3rdアルバム『Unformel』…3年連続リリースは「当たり前じゃない」
歌手の岡田奈々が、自身3枚目となるアルバム『Unformel』(アンフォルメル)を11月12日にリリースした。約1年ぶりの1枚では、初の作曲にも挑戦。国民的アイドルグループ・AKB48を卒業して2年半、ソロ活動の中で進化を続ける裏側に迫った。(取材・文=小田智史)
2012年にAKB48の第14期生として活動を開始し、17年から22年3月まで姉妹グループ・STU48のメンバーを兼任。AKB48で選抜19回、51stシングル『ジャーバージャ』、58thシングル『根も葉もRumor』ではシングル表題曲のセンターを務めた。23年4月にAKB48を卒業。同年11月にアルバム『Asymmetry』でソロデビューし、24年11月に2ndアルバム『Contrust』をリリースと、ソロアーティストとして一歩ずつ前進してきた。
そして今回、3rdアルバム『Unformel』のリリースが決定。全10曲、岡田本人が作詞を担当し、愛や葛藤、そして生きることそのものを、十曲十色に描き、「I(私)」から「U(あなた)」へ贈る花束に見立てた1枚となっている。
「3年連続フルアルバム、全曲作詞を担当することは昔の自分では考えられなかったので、本当にありがたいことだなと思います。協力してくれるスタッフさんが3年連続で頑張ってくださったこと、そしてファンの方が3年連続でアルバムを喜んでくれて、曲を聴いたり、イベントに会いに来てくださるのが、当たり前じゃないなと改めて感じます」
今作の特徴は、岡田がリード曲『あなただけを求めてる』で作曲に初挑戦。そのきっかけは、「今年になって劣等感を覚える日が増えて、人と比べることが多くなった」ことだったという。
「正直、苦しかったですね。何より、ファンの方に申し訳なくて。卒業してからもAKB48の劇場公演だったり、(AKB48)歌唱力No.1決定戦のようなイベントを拝見させていただいていました。そこで徐々に、キラキラしたアイドルと今の自分を比較してしまったんです。『“アイドル”という看板がなくなった自分には、もう何もないんじゃないか』という葛藤が生まれ始めたのが今年。そんな時、ぱっと(音楽が)降ってきました。せっかくなら、こういう自分の葛藤を音として消化させていこうと思って作曲に挑戦してみました」

作詞は「明るい方向性にシフトチェンジ」
普段は「全然メロディーとか浮かばない」と苦笑いする岡田。しかし、作曲初挑戦の『あなただけを求めてる』だけは違った。
「唯一、アイドルのステージを見た日の夜だけは(メロディーが)浮かびました。
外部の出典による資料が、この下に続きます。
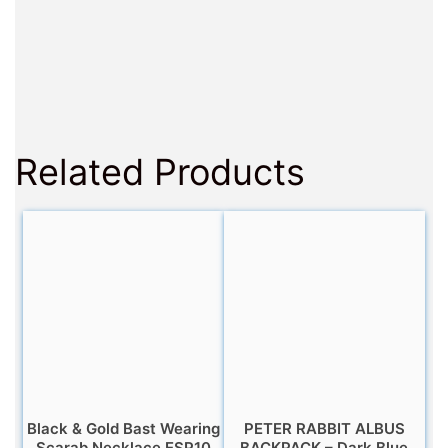
Related Products
Black & Gold Bast Wearing
PETER RABBIT ALBUS
Scarab Necklace ESP10
BACKPACK – Dark Blue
夜公演を見て家に帰って、一息ついてビールを飲んでいる時に、急にAメロが自分の頭の中で鳴り始めて、忘れないうちにすぐにボイスメモに録って。思い浮かんだ言葉も全部メモに残して、1週間くらいで曲は自分の中で完成しました」
もっとも、初挑戦の作曲では「何も考えずに思い浮かんだメロディーをつなげて作った」ことで、レコーディングで苦労したと振り返る。
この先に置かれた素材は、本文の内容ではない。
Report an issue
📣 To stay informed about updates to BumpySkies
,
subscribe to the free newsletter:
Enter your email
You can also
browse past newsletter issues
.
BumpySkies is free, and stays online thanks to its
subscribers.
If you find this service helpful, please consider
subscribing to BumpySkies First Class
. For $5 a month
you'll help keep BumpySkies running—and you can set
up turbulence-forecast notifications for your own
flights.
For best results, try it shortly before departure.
「今まで『作曲なんて大それたことはできない』と思っていましたが、いい意味で自分の中の曲作りへのハードルが下がった気がします。ただ、完全に先に曲が出てきて、自分が歌うことは考えずに作ったので、レコーディング時に少し苦戦しました。思いのほかキーが高くてきつかったり、難しい曲になってしまいました(苦笑)。もし次回作る機会があったら、歌唱の面で歌いやすさを意識した曲を作ってみたいです」
「作詞・作曲:岡田奈々」――。その表記には、「まだおこがましい気持ちがある」という。同時に、ソロアーティストとしての自身の成長も少なからず感じている。
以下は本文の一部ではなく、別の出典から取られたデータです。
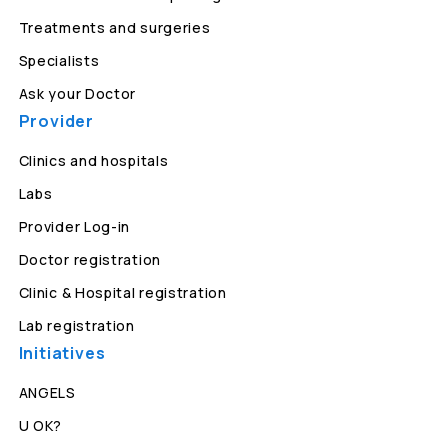
Treatments and surgeries
Specialists
Ask your Doctor
Provider
Clinics and hospitals
Labs
Provider Log-in
Doctor registration
Clinic & Hospital registration
Lab registration
Initiatives
ANGELS
U OK?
「『自分なんて……』と思ってしまうところはありますが、作曲の上手い下手とかクオリティーはともかく、まず一歩踏み出して、新しい作品を自分で生み出せたことをほめてあげたいです。私は普段、ネガティブな言葉を使うことが多いんです(笑)。それは作詞にも反映されていて、1stアルバム、2ndアルバム、3rdアルバムと共通してネガティブだなと自分でも感じます。でも、徐々に明るい方向性にシフトチェンジして、今は光や希望を感じられる曲が増えてきた気がします。『進化している』と言えるかなと思います」
秋元康氏の影響は「大きい」
2012年に14歳で加入し、11年間在籍したAKB48で、総合プロデューサーを務める作詞家の秋元康氏の楽曲と向き合ってきた岡田。数々の流行を生み出してきた“天才仕掛人”から学ぶものは多かったという。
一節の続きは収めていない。